Command-line options

Once a command-line parameter that is not an option is found, then the "command" starts. parallel supports command-line options in all these formats (all equivalent):

  • --trim --jobs 2
  • --trim --jobs=2
  • -t -j 2
  • -tj 2
  • -tj2

Exit code

Just like GNU parallel does, the exit code will be the amount of jobs that failed (up to 101). It means that if any job fails, "global" exit code will be non-zero as well. You can add --halt-on-error to abort as soon as one job fails.

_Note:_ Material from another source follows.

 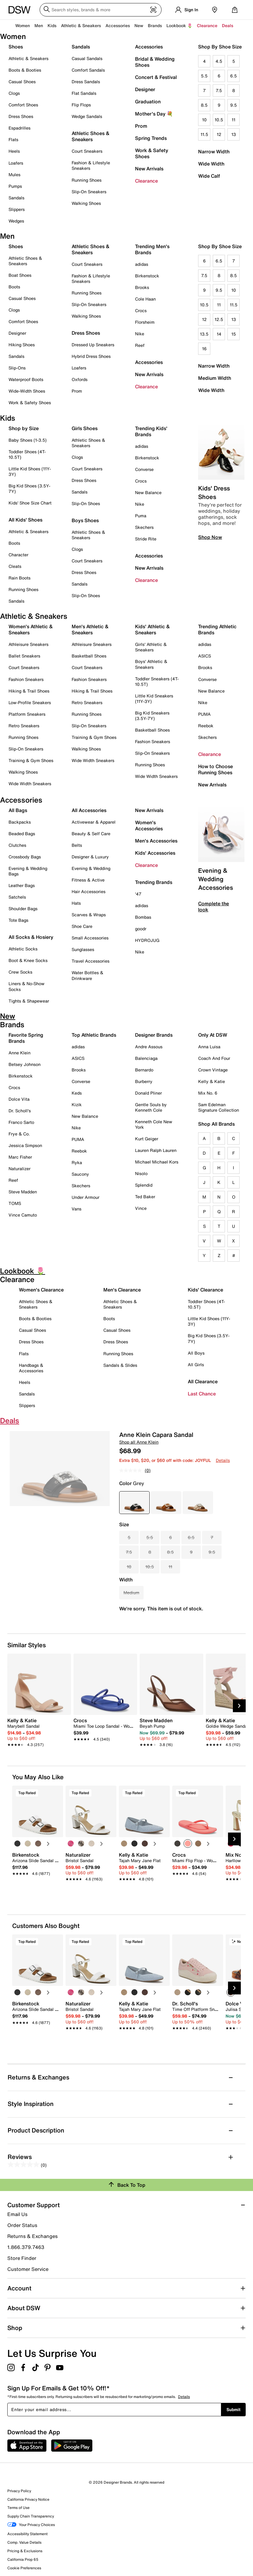 I want to click on Reef, so click(x=139, y=345).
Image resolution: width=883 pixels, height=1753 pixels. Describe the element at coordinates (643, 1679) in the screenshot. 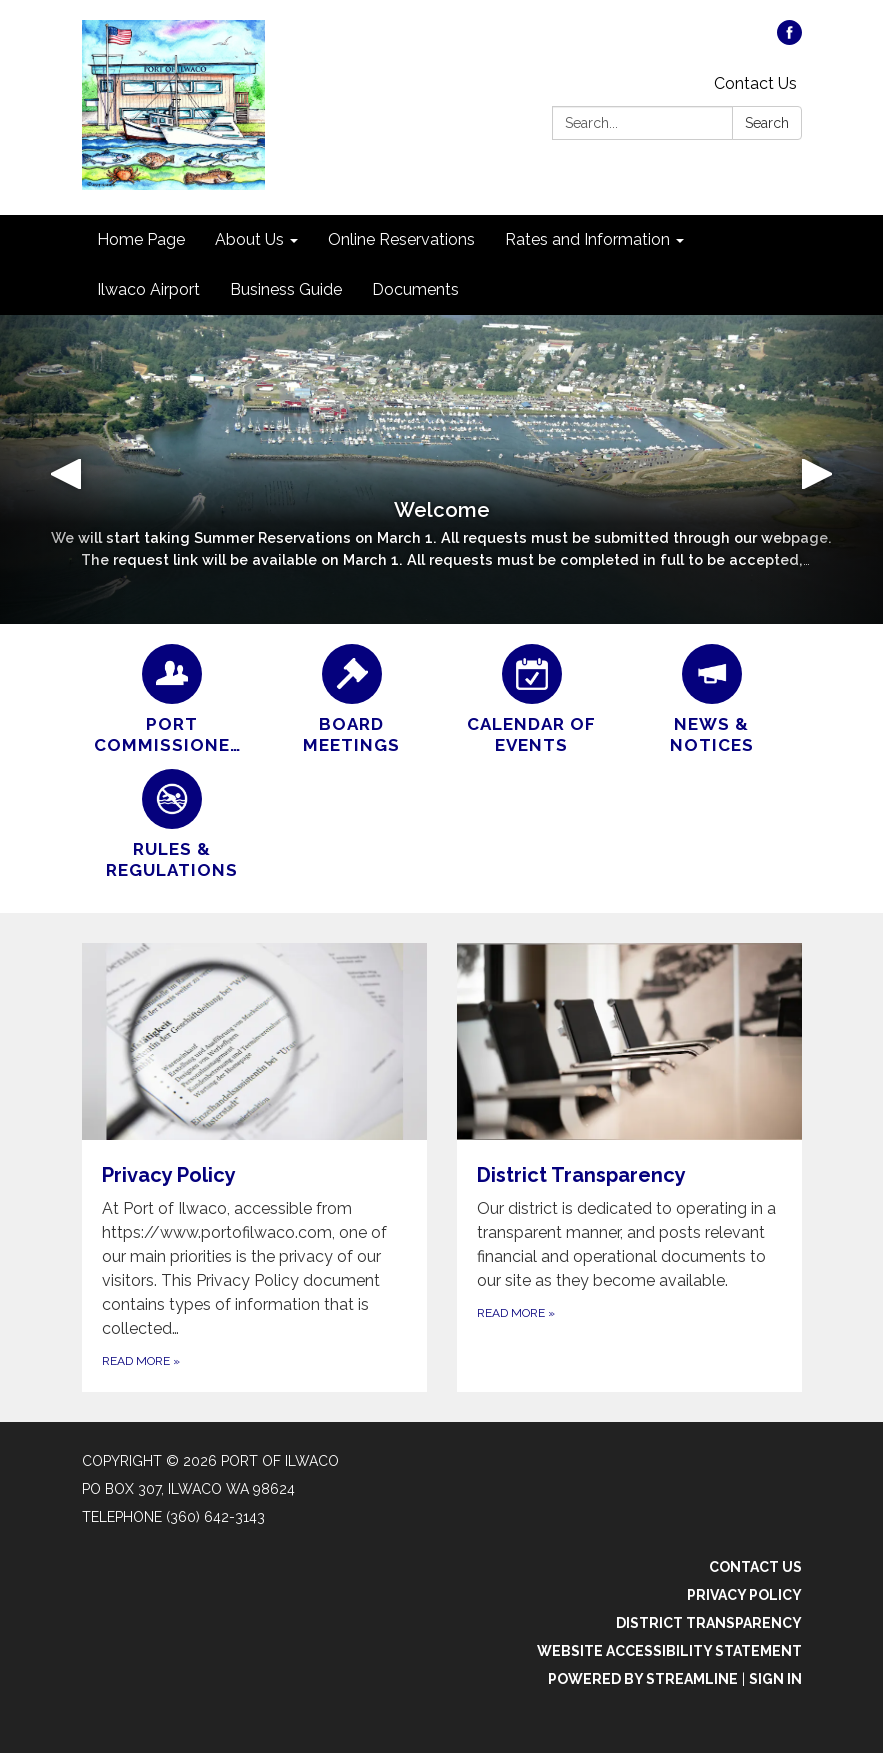 I see `Powered by Streamline` at that location.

Differences with GNU parallel

  • Added aliases to some options: -p -> --pipe, -D -> --dry-run
  • --round-robin is implicit when --pipe is used
  • This module does support piped input and ::: arguments together unlike GNU's
  • This module won't permutate input from ::: and from stdin or --arg-file
  • GNU's -m can be achieved here with --max-args=0 to distribute all input lines evenly among --jobs
  • --shell was added to allow pipes, redirection, etc
  • --trim doesn't support <n|l|r|lr|rl>, it trims all spaces, tabs and newlines from both sides
  • --halt-on-error doesn't support any option, it exits as soon as one job fails
  • A ton of missing options that I consider less useful
  • --plus placeholders are not supported
  • Many more

ToDo

  • Implement backpressure to pause input if output is overwhelmed
  • Support --header for working with CSV-like files
  • Should it permutate lines from stdin and --arg-file ?
  • Could implement --keep-order
  • Use node-shell-quote for --dry-run and --shell?
  • Clean up jobs module, maybe create a job module with some of its logic
  • Maybe avoid pre-spawning jobs when piping. Spawn on demand when overwhelmed, support --delay there too
  • Support multiple -a? can be achieved with cat a b c though, maybe it's pointless

License

Copyright (c) 2016, Ariel Flesler All rights reserved.

Redistribution and use in source and binary forms, with or without modification, are permitted provided that the following conditions are met:

  • Redistributions of source code must retain the above copyright notice, this list of conditions and the following disclaimer.

  • Redistributions in binary form must reproduce the above copyright notice, this list of conditions and the following disclaimer in the documentation and/or other materials provided with the distribution.

  • Neither the name of the organization nor the names of its contributors may be used to endorse or promote products derived from this software without specific prior written permission.

THIS SOFTWARE IS PROVIDED BY THE COPYRIGHT HOLDERS AND CONTRIBUTORS "AS IS" AND ANY EXPRESS OR IMPLIED WARRANTIES, INCLUDING, BUT NOT LIMITED TO, THE IMPLIED WARRANTIES OF MERCHANTABILITY AND FITNESS FOR A PARTICULAR PURPOSE ARE DISCLAIMED. IN NO EVENT SHALL THE COPYRIGHT HOLDER OR CONTRIBUTORS BE LIABLE FOR ANY DIRECT, INDIRECT, INCIDENTAL, SPECIAL, EXEMPLARY, OR CONSEQUENTIAL DAMAGES (INCLUDING, BUT NOT LIMITED TO, PROCUREMENT OF SUBSTITUTE GOODS OR SERVICES; LOSS OF USE, DATA, OR PROFITS; OR BUSINESS INTERRUPTION) HOWEVER CAUSED AND ON ANY THEORY OF LIABILITY, WHETHER IN CONTRACT, STRICT LIABILITY, OR TORT (INCLUDING NEGLIGENCE OR OTHERWISE) ARISING IN ANY WAY OUT OF THE USE OF THIS SOFTWARE, EVEN IF ADVISED OF THE POSSIBILITY OF SUCH DAMAGE.